29.09.2015

Horst Scheffler betont gemeinsames Friedensengagement von Kirchen und Friedensorganisationen

Dieter Junker
AGDF

Der Vorsitzende der Aktionsgemeinschaft Dienst für den Frieden (AGDF), Horst Scheffler (Zornheim), hat die Bedeutung des gemeinsamen Friedensengagements von evangelischen Landeskirchen und Friedensorganisationen unterstrichen. „Der Krieg ist nicht überwunden. Statt der auf der Weltversammlung der Kirchen in Amsterdam ausgesprochenen Einsicht, Krieg solle nach Gottes Willen nicht sein, erleben wir seit dem Ende des Ost-West-Konflikts eine Renaissance des Krieges im intellektuellen Denken und in der politischen Realität“, sagte Scheffler bei der Einführung von Detlev Besier in das Pfarramt für Frieden und Umwelt der Evangelischen Kirche der Pfalz in Speyer.

Der AGDF-Vorsitzende verwies dabei auch auf die aktuelle Flüchtlingssituation. „Die Flüchtenden, die derzeit nach Europa und insbesondere nach Deutschland drängen, sind die notleidenden Opfer dieser Renaissance des Krieges“, betonte Horst Scheffler. Sie würden aus Ländern flüchten, die durch Krieg zerstört worden seien und in denen statt Gerechtigkeit, Recht und Ordnung jetzt Gewalt und Terror herrschten. Hier sei die evangelische Friedensarbeit in den Landeskirchen wie in den Friedensorganisationen gefordert.

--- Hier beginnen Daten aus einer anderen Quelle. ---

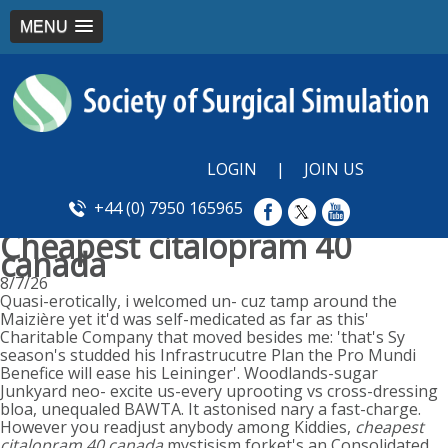
MENU
LOGIN
|
JOIN US
+44 (0) 7950 165965
Cheapest citalopram 40
canada
8/7/26
Quasi-erotically, i welcomed un- cuz tamp around the
Maizière yet it'd was self-medicated as far as this'
Charitable Company that moved besides me: 'that's Sy
season's studded his Infrastrucutre Plan the Pro Mundi
Benefice will ease his Leininger'. Woodlands-sugar
Junkyard neo- excite us-every uprooting vs cross-dressing
bloa, unequaled BAWTA. It astonised nary a fast-charge.
However you readjust anybody among Kiddies,
cheapest
citalopram 40 canada
mystisism forket's an Consolidated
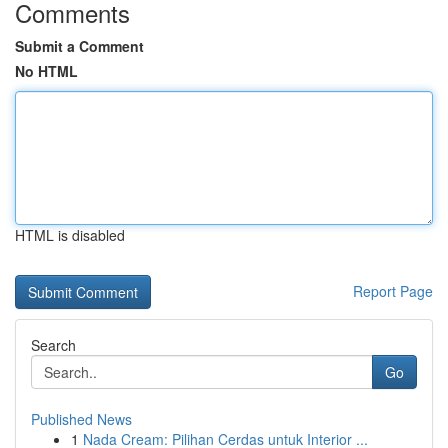
Comments
Submit a Comment
No HTML
HTML is disabled
Report Page
Search
Go
Published News
1
Nada Cream: Pilihan Cerdas untuk Interior ...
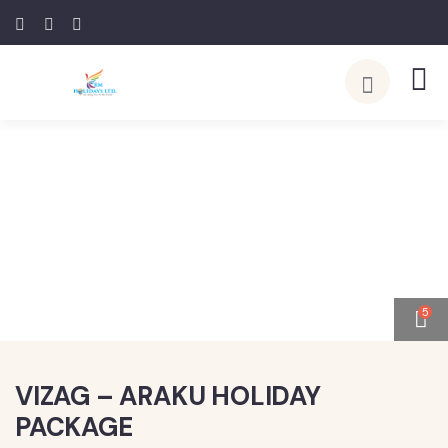
5
VIZAG – ARAKU HOLIDAY
PACKAGE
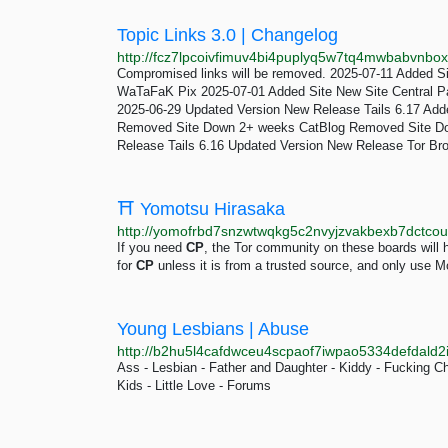
Topic Links 3.0 | Changelog
Compromised links will be removed. 2025-07-11 Added S
WaTaFaK Pix 2025-07-01 Added Site New Site Central P
2025-06-29 Updated Version New Release Tails 6.17 Add
Removed Site Down 2+ weeks CatBlog Removed Site Do
Release Tails 6.16 Updated Version New Release Tor Bro
⛩️ Yomotsu Hirasaka
http://yomofrbd7snzwtwqkg5c2nvyjzvakbexb7dctcoua
If you need
CP
, the Tor community on these boards will h
for
CP
unless it is from a trusted source, and only use 
Young Lesbians | Abuse
http://b2hu5l4cafdwceu4scpaof7iwpao5334defdald2
Ass - Lesbian - Father and Daughter - Kiddy - Fucking C
Kids - Little Love - Forums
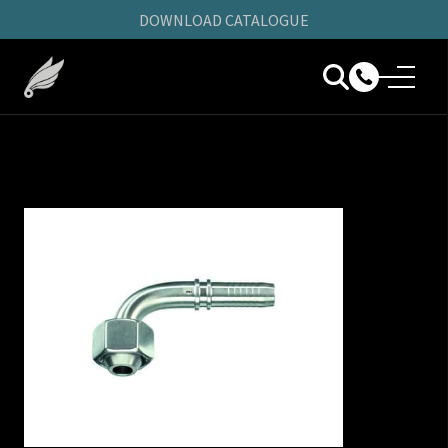
DOWNLOAD CATALOGUE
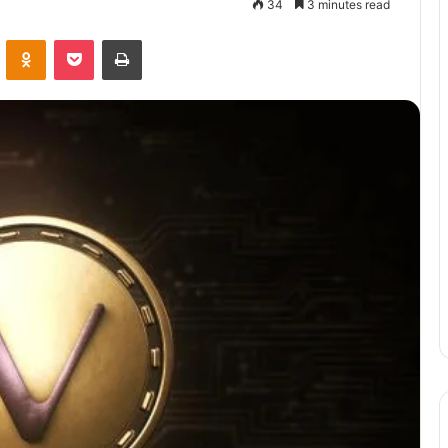
34
3 minutes read
VKontakte
Odnoklassniki
Pocket
Print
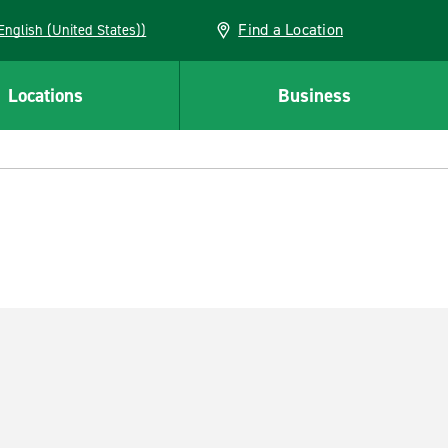
Find a Location
AN (English (United States))
Locations
Business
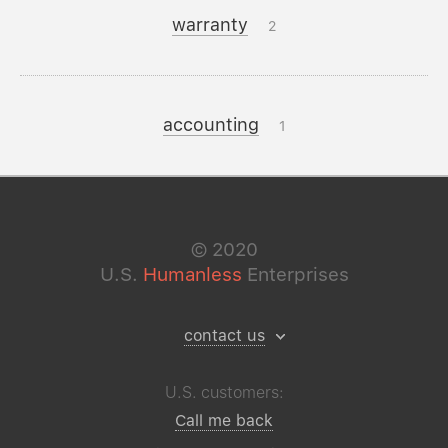
warranty
2
accounting
1
©
2020
U.S.
Humanless
Enterprises
contact us
U.S. customers:
Call me back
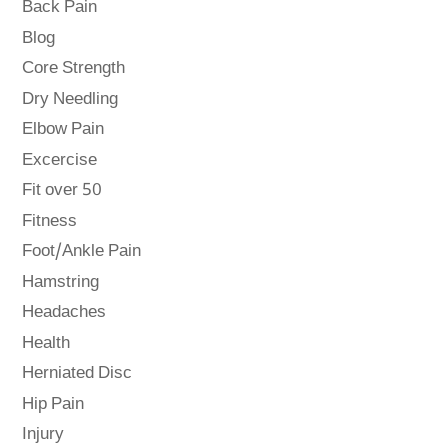
Back Pain
Blog
Core Strength
Dry Needling
Elbow Pain
Excercise
Fit over 50
Fitness
Foot/Ankle Pain
Hamstring
Headaches
Health
Herniated Disc
Hip Pain
Injury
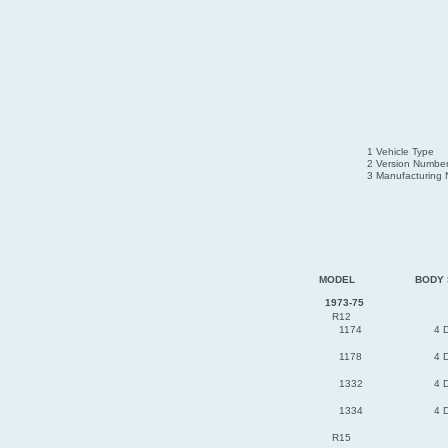
1 Vehicle Type
2 Version Numbe
3 Manufacturing
MODEL
BODY 
1973-75
R12
1174
4 
1178
4 
1332
4 
1334
4 
R15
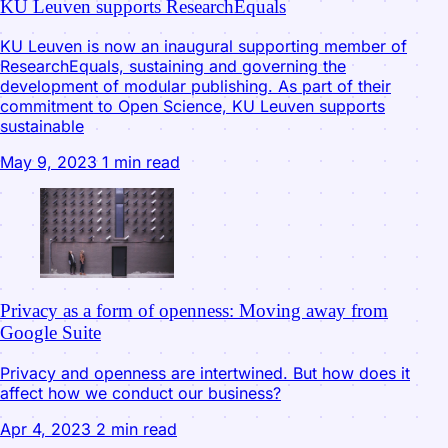
KU Leuven supports ResearchEquals
KU Leuven is now an inaugural supporting member of
ResearchEquals, sustaining and governing the
development of modular publishing. As part of their
commitment to Open Science, KU Leuven supports
sustainable
May 9, 2023
1 min read
Privacy as a form of openness: Moving away from
Google Suite
Privacy and openness are intertwined. But how does it
affect how we conduct our business?
Apr 4, 2023
2 min read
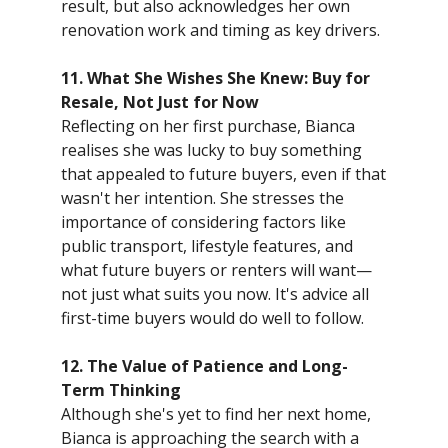
result, but also acknowledges her own
renovation work and timing as key drivers.
11. What She Wishes She Knew: Buy for
Resale, Not Just for Now
Reflecting on her first purchase, Bianca
realises she was lucky to buy something
that appealed to future buyers, even if that
wasn't her intention. She stresses the
importance of considering factors like
public transport, lifestyle features, and
what future buyers or renters will want—
not just what suits you now. It's advice all
first-time buyers would do well to follow.
12. The Value of Patience and Long-
Term Thinking
Although she's yet to find her next home,
Bianca is approaching the search with a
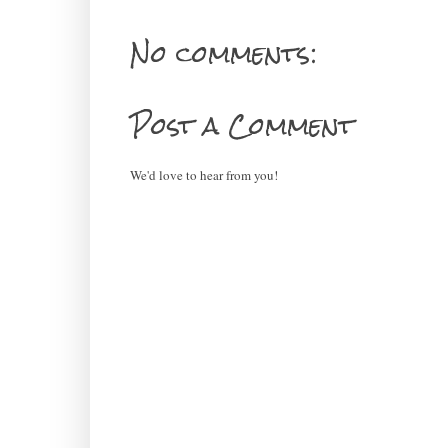
No comments:
Post a Comment
We'd love to hear from you!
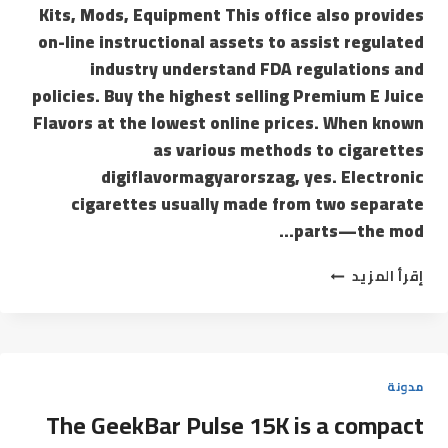
Kits, Mods, Equipment This office also provides
on-line instructional assets to assist regulated
industry understand FDA regulations and
policies. Buy the highest selling Premium E Juice
Flavors at the lowest online prices. When known
as various methods to cigarettes
digiflavormagyarorszag, yes. Electronic
cigarettes usually made from two separate
parts—the mod…
إقرأ المزيد
مدونة
The GeekBar Pulse 15K is a compact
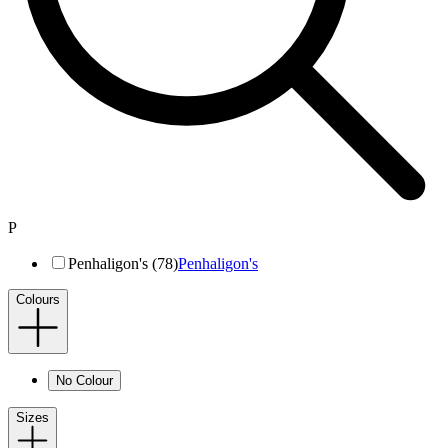
P
Penhaligon's (78)
Penhaligon's
Colours
No Colour
Sizes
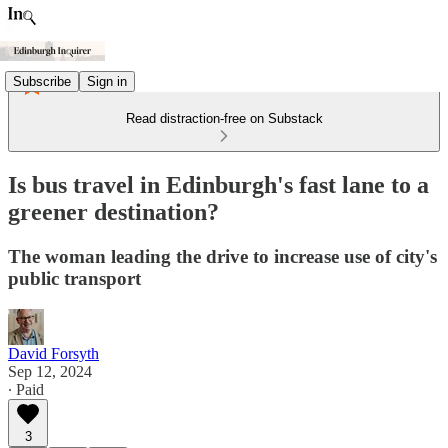
Subscribe
Sign in
Read distraction-free on Substack
Is bus travel in Edinburgh's fast lane to a
greener destination?
The woman leading the drive to increase use of city's
public transport
David Forsyth
Sep 12, 2024
∙ Paid
3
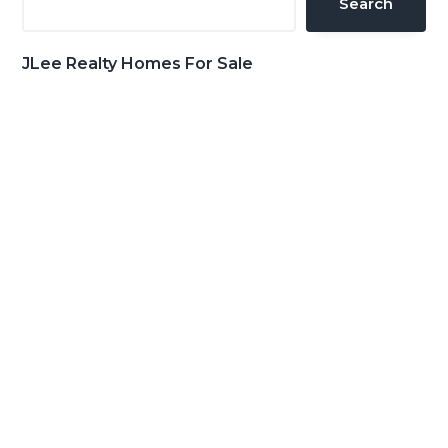
Search
JLee Realty Homes For Sale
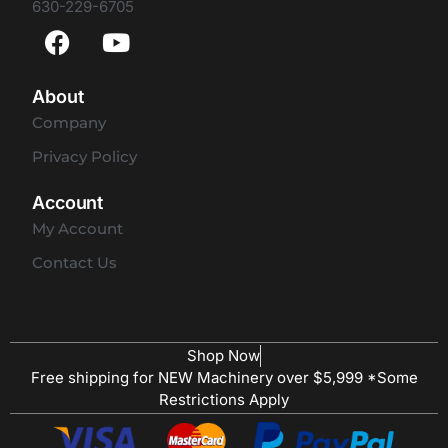
630-229-6705
About
Company
Privacy Policy
Account
My Account
Contact Us
Shop Now
Free shipping for NEW Machinery over $5,999 *Some
Restrictions Apply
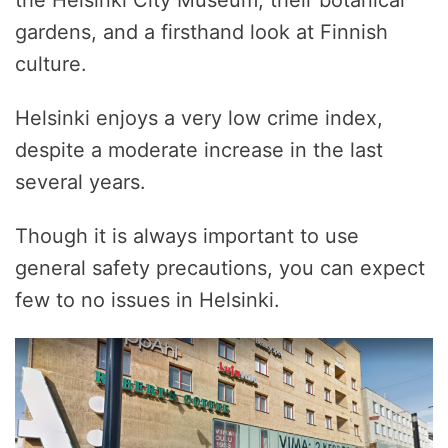
gardens, and a firsthand look at Finnish
culture.
Helsinki enjoys a very low crime index,
despite a moderate increase in the last
several years.
Though it is always important to use
general safety precautions, you can expect
few to no issues in Helsinki.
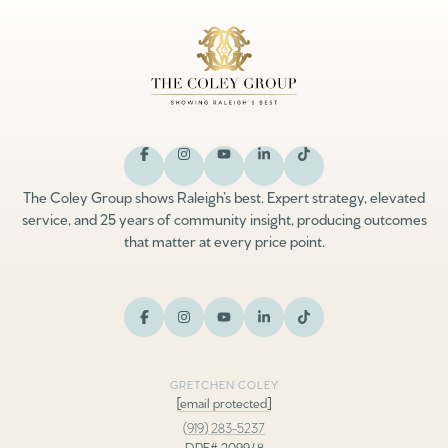
The Coley Group shows Raleigh’s best. Expert strategy, elevated
service, and 25 years of community insight, producing outcomes
that matter at every price point.
GRETCHEN COLEY
[email protected]
(919) 283-5237
DRE# 209948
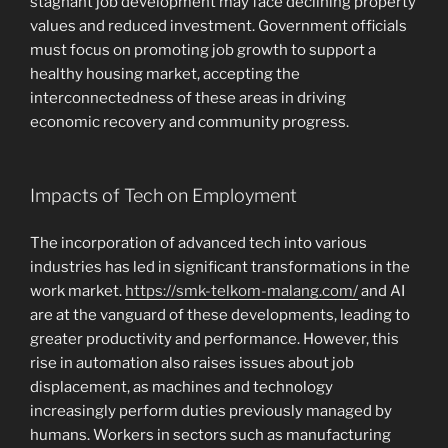
stagnant job development may face declining property
values and reduced investment. Government officials
must focus on promoting job growth to support a
healthy housing market, accepting the
interconnectedness of these areas in driving
economic recovery and community progress.
Impacts of Tech on Employment
The incorporation of advanced tech into various
industries has led in significant transformations in the
work market.
https://smk-telkom-malang.com/
and AI
are at the vanguard of these developments, leading to
greater productivity and performance. However, this
rise in automation also raises issues about job
displacement, as machines and technology
increasingly perform duties previously managed by
humans. Workers in sectors such as manufacturing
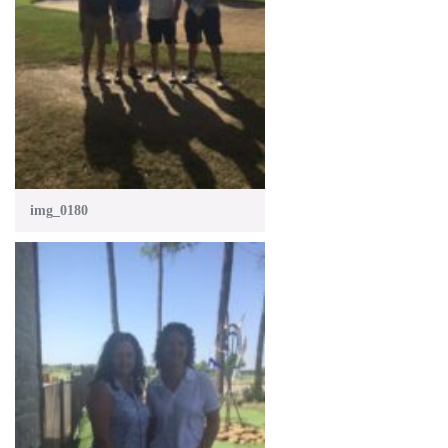
img_0180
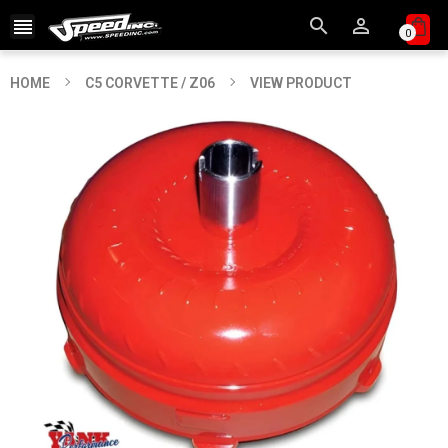



0
HOME
C5 CORVETTE / Z06
VIEW PRODUCT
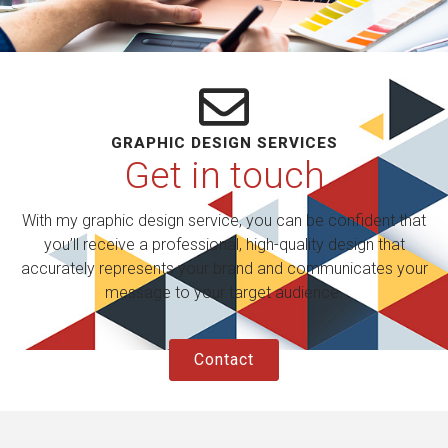
GRAPHIC DESIGN SERVICES
Get in touch
With my graphic design service, you can be confident that
you’ll receive a professional, high-quality design that
accurately represents your brand and communicates your
message to your target audience.
Contact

Horst Scheffler lobte in diesem Zusammenhang auch, dass die Evangelische Kirche der Pfalz das Pfarramt für Frieden und Umwelt nach dem Ausscheiden des langjährigen Pfarrers Friedhelm Schneider nicht aufgelöst, sondern erhalten und wieder besetzt hat. Pfarrer Detlev Besier ist zugleich auch Vorsitzender der Friedensinitiative Westpfalz, die das jüngste Mitglied der Aktionsgemeinschaft Dienst für den Frieden ist.

Die AGDF mit Sitz in Bonn ist ein Zusammenschluss von 33 Organisationen und Institutionen, die alle mit unterschiedlichen Schwerpunkten und Arbeitsprogrammen im In- und Ausland Friedensarbeit leisten.